- Opening Delimiter -

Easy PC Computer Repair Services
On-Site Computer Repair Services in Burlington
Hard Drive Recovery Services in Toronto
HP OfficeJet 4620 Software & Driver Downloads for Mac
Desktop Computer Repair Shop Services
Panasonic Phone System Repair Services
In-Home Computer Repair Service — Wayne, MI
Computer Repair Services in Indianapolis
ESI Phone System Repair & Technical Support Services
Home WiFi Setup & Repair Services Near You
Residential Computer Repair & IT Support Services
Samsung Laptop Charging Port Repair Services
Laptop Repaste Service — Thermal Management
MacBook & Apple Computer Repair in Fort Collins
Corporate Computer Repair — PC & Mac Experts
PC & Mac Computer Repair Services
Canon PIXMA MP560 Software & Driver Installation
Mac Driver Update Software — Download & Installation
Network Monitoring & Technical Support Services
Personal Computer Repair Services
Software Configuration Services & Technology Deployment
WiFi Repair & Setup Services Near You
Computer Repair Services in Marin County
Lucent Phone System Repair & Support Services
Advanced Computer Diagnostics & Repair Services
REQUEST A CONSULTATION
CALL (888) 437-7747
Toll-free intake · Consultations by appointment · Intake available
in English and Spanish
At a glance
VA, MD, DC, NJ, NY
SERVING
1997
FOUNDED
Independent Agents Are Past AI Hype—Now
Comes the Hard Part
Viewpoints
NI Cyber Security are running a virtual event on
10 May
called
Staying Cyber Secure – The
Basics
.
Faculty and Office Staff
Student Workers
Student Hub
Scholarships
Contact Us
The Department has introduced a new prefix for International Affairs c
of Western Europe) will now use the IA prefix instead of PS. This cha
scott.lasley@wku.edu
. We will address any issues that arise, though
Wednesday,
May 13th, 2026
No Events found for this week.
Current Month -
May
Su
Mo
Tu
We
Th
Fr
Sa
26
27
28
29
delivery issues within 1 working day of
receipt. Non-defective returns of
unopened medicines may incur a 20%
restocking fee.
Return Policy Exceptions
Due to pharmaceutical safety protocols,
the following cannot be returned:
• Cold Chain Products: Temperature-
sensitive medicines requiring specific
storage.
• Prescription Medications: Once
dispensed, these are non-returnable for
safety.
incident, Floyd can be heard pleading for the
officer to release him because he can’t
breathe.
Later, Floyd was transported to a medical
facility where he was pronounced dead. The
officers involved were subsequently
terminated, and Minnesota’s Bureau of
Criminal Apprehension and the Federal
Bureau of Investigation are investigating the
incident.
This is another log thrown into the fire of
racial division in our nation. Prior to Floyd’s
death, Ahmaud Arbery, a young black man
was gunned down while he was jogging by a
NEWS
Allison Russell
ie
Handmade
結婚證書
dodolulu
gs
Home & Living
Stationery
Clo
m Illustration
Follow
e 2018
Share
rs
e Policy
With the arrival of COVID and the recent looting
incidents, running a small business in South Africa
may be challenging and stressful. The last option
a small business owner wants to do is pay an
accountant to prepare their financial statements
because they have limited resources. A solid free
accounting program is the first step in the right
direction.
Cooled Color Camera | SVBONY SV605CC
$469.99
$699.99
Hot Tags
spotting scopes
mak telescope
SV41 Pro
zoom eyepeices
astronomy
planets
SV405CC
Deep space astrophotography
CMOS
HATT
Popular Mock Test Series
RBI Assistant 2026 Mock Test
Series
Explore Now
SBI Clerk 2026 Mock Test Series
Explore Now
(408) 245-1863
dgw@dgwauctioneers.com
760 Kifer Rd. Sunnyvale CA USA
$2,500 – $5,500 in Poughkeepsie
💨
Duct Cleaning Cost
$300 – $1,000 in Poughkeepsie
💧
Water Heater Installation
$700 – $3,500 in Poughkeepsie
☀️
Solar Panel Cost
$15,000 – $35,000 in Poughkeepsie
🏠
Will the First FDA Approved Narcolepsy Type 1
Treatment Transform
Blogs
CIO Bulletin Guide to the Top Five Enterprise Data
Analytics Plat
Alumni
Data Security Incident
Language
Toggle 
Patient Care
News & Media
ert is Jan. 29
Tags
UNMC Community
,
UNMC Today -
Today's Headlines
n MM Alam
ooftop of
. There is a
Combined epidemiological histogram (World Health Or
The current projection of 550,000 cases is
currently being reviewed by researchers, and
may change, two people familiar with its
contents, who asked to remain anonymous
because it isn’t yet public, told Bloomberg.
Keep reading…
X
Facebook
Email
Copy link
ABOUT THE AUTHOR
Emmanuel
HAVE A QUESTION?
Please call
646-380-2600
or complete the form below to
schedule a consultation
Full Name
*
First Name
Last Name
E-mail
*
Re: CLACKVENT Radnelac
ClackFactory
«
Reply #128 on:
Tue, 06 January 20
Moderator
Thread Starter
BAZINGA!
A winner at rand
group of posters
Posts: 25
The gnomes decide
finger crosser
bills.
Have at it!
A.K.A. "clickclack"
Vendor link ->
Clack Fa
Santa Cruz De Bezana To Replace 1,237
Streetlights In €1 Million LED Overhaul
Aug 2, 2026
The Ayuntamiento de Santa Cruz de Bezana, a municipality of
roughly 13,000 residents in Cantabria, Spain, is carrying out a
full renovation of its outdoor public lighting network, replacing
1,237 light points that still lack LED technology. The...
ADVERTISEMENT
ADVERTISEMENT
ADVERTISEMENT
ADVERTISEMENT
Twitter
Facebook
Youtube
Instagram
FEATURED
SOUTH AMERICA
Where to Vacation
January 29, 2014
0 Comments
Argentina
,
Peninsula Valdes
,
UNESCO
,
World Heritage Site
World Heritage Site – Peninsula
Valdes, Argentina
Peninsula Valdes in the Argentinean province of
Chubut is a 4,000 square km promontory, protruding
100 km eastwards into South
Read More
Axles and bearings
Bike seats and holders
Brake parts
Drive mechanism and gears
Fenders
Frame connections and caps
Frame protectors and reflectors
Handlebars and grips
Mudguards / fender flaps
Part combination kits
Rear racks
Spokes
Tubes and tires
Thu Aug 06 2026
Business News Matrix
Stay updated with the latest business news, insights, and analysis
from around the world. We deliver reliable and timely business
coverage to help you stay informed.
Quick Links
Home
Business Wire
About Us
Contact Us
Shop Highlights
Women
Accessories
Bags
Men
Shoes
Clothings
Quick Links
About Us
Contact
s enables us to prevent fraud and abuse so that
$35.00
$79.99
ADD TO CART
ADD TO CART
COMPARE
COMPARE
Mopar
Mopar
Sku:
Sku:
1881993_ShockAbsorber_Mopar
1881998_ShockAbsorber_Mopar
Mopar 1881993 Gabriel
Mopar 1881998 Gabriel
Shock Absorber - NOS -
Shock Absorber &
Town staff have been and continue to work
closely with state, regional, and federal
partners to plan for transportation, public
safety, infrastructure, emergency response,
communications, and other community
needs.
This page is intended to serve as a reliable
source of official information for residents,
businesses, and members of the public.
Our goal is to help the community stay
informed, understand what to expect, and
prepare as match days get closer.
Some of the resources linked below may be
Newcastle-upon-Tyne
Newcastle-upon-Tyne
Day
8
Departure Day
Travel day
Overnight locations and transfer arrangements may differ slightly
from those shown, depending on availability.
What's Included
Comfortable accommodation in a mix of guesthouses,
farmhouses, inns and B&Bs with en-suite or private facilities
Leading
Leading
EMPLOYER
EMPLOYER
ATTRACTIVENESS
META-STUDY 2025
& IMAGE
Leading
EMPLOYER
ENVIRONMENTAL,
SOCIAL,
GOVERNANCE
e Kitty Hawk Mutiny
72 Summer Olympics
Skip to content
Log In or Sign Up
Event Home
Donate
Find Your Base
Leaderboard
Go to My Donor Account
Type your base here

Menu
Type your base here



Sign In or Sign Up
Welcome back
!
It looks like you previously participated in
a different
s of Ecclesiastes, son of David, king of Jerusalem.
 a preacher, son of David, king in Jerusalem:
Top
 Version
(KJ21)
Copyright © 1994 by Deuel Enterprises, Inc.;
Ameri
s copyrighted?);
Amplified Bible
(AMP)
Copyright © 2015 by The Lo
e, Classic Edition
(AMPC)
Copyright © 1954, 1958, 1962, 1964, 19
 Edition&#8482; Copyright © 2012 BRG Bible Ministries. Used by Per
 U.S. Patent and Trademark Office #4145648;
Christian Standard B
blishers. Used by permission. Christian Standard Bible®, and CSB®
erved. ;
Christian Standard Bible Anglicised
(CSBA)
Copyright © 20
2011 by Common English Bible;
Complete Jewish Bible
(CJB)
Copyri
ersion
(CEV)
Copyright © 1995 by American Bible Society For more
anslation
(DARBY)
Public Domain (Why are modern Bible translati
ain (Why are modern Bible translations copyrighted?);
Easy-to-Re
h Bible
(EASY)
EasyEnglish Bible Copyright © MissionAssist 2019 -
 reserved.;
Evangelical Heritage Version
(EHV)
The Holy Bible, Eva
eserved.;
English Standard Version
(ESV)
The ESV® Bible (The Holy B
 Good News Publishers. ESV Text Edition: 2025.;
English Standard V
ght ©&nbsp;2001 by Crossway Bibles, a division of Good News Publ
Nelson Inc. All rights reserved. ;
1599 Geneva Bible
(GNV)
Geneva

- Closing Delimiter -

# To do
The line with "English Standard Version", the last line of the data above, and every line between them should be duplicated exactly, with nothing else.

# Result of the task
English Standard Version
(ESV)
The ESV® Bible (The Holy B
 Good News Publishers. ESV Text Edition: 2025.;
English Standard V
ght ©&nbsp;2001 by Crossway Bibles, a division of Good News Publ
Nelson Inc. All rights reserved. ;
1599 Geneva Bible
(GNV)
Geneva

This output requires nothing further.